Con frecuencia se dice que el cáncer no es una enfermedad, sino muchas. El tumor de cada persona tiene un conjunto diferente de mutaciones, por lo que si bien un determinado tratamiento puede curar el cáncer de mama de una persona, pudiera fallar en el tratamiento de otra.

El desafío para los médicos es determinar qué tratamiento puede ser el indicado para atacar un tumor específico. En este sentido, un equipo de investigadores de la Escuela de Medicina Icahn de Monte Sinaí en Nueva York, desarrolló un enfoque que podría ayudar a los oncólogos en esa tarea.

Buscar la mejor opción

Ahora los médicos cuentan con una herramienta que les permite determinar las mejores opciones de tratamiento al probar diferentes medicamentos en animales genéticamente preparados, a los que se les han administrado réplicas del cáncer de un paciente.

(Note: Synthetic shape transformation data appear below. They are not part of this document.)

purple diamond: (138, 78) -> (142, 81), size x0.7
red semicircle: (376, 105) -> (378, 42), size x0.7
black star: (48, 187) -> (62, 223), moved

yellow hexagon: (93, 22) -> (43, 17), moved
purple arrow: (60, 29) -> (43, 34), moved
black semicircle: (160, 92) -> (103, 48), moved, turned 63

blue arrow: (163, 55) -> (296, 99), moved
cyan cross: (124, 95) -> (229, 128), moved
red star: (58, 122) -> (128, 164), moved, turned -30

Los investigadores probaron una batería de medicamentos en moscas genéticamente modificadas para determinar cuáles podrían ser más efectivos.

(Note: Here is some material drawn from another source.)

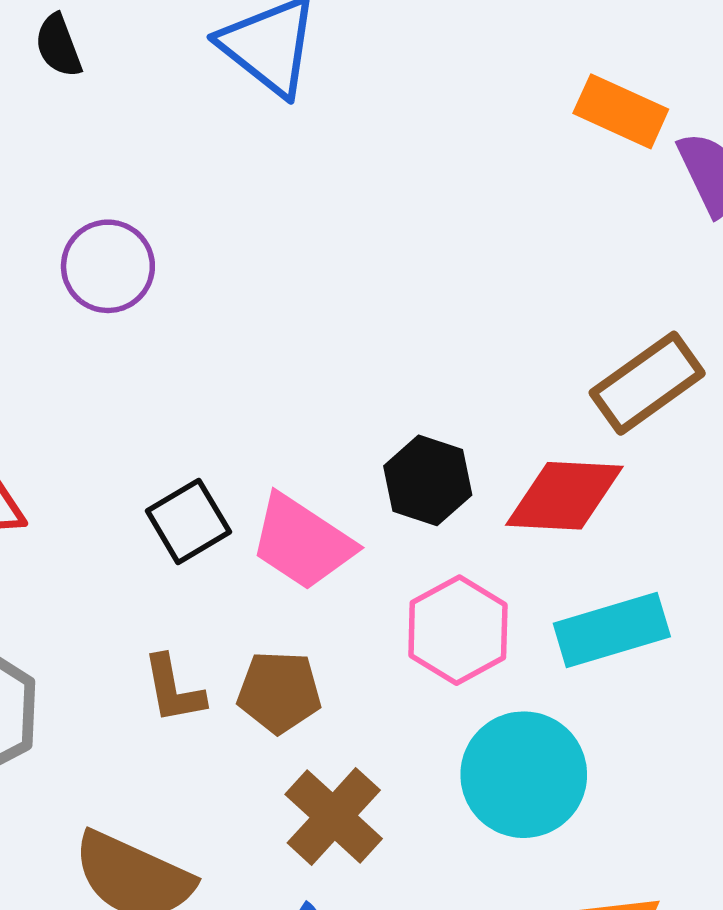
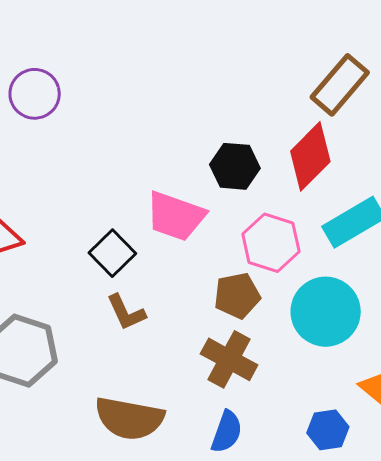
red diamond: (564, 496) -> (310, 156), turned -34
black square: (188, 521) -> (112, 253), moved
brown pentagon: (279, 692) -> (237, 296), moved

Este enfoque se utilizó para guiar el tratamiento para un hombre que tenía cáncer de colon terminal. Al igual que muchas personas con cáncer colorrectal metastásico, especialmente las que involucran mutaciones genéticas RAS, el paciente tratado había agotado la mayoría de las opciones de tratamiento.

Para buscar nuevas posibilidades, los investigadores analizaron el panorama genómico de los tumores del paciente, identificando nueve cambios genéticos clave que parecían estar impulsando el cáncer.

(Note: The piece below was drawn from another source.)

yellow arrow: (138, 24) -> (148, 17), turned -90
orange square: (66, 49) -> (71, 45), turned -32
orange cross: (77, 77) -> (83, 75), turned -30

El equipo diseñó genéticamente una variedad de moscas que tenían todas estas mutaciones en sus células intestinales, luego crió a más de 300.000 de ellas y probaron una batería de fármacos para determinar cuáles podrían prolongar su supervivencia.

Para ello, los investigadores desarrollaron un sistema robótico para administrar y probar diferentes medicamentos en las moscas. De esta manera, examinaron 121 medicamentos existentes, incluidos fármacos contra el cáncer o tratamientos para otras afecciones, pero con un efecto antitumoral informado.

Probando medicamentos

La técnica identificó la combinación del fármaco de quimioterapia trametinib y un fármaco llamado zoledronato, que se utiliza con mayor frecuencia para prevenir fracturas esqueléticas, como un tratamiento candidato.

Cada tumor tiene un conjunto diferente de mutaciones, lo que dificulta determinar qué tratamiento puede ser el indicado para combatirlo.

Cuando esta combinación de medicamentos se administró al paciente, sus tumores se redujeron en un 45 por ciento y permanecieron estables durante los siguientes 11 meses. En el transcurso de los siguientes tres meses los tumores habían aumentado ligeramente de tamaño y habían aparecido dos nuevos.

El equipo secuenció el ADN de las células tumorales en su sangre y no pudo identificar las mutaciones que lo hicieron resistente al nuevo tratamiento. Eventualmente, el paciente cambió a un medicamento de quimioterapia diferente y los investigadores ya no siguieron al paciente.

Si bien los resultados en el paciente parecen alentadores, es un poco difícil saber hasta qué punto el tratamiento farmacológico realmente ayudó al paciente, porque en realidad no hubo sujetos de control para comparar, se trató de solo un paciente.

Sin embargo, lo más llamativo del estudio es su enfoque general, el cual utiliza un modelo in vivo genéticamente complejo para las pruebas de detección de drogas, y ese es un avance plausible.